* _YOUR OBJECTIVE_
The answer must be a single number: the count of lines below that contain the string "oduševiti".

* _SUPPLIED RECORDS_
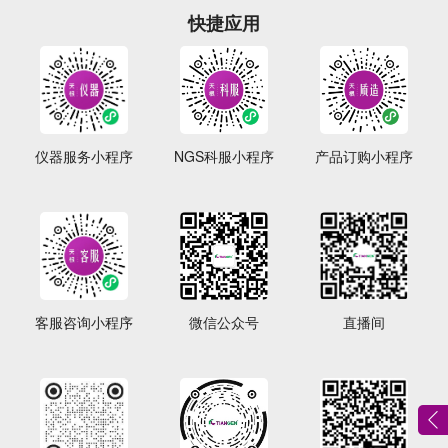
快捷应用
仪器服务小程序
NGS科服小程序
产品订购小程序
客服咨询小程序
微信公众号
直播间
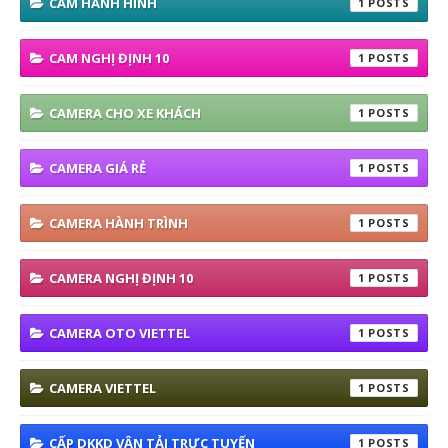
CAM HÀNH HÌNH
1
CAM NGHỊ ĐỊNH 10
1
CAMERA CHO XE KHÁCH
1
CAMERA GIÁ RẺ
1
CAMERA HÀNH TRÌNH
1
CAMERA NGHỊ ĐỊNH 10
1
CAMERA OTO VIETTEL
1
CAMERA VIETTEL
1
CẤP DKKD VẬN TẢI TRỰC TUYẾN
1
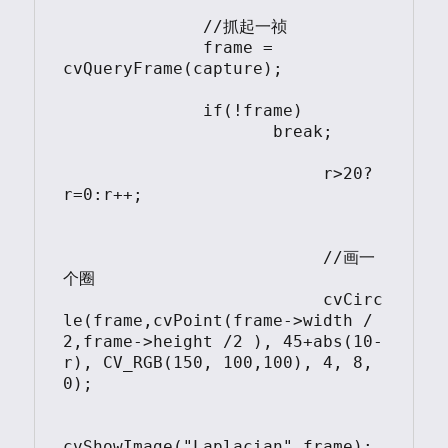
              //抓起一祯

              frame = 
cvQueryFrame(capture);

              if(!frame)

                     break;

			  r>20?
r=0:r++;

			  //画一
个圈  

			  cvCirc
le(frame,cvPoint(frame->width / 
2,frame->height /2 ), 45+abs(10-
r), CV_RGB(150, 100,100), 4, 8, 
0);

cvShowImage("Laplacian",frame);
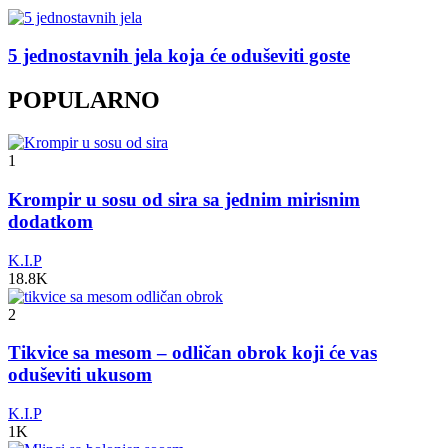
5 jednostavnih jela koja će oduševiti goste
POPULARNO
1
Krompir u sosu od sira sa jednim mirisnim
dodatkom
K.I.P
18.8K
2
Tikvice sa mesom – odličan obrok koji će vas
oduševiti ukusom
K.I.P
1K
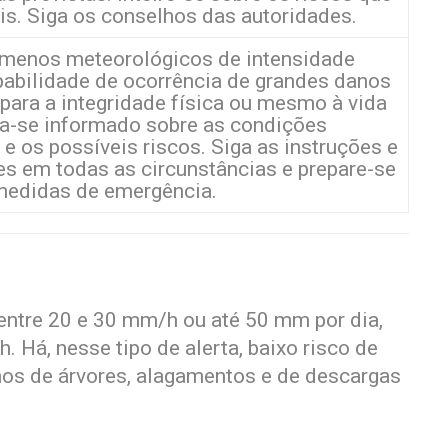
is. Siga os conselhos das autoridades.
ômenos meteorológicos de intensidade
babilidade de ocorrência de grandes danos
 para a integridade física ou mesmo à vida
-se informado sobre as condições
e os possíveis riscos. Siga as instruções e
s em todas as circunstâncias e prepare-se
medidas de emergência.
entre 20 e 30 mm/h ou até 50 mm por dia,
 Há, nesse tipo de alerta, baixo risco de
lhos de árvores, alagamentos e de descargas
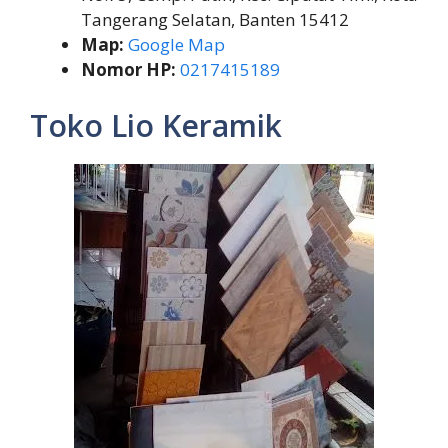
Tangerang Selatan, Banten 15412
Map:
Google Map
Nomor HP:
0217415189
Toko Lio Keramik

* _RESULT OF THIS EXERCISE_
2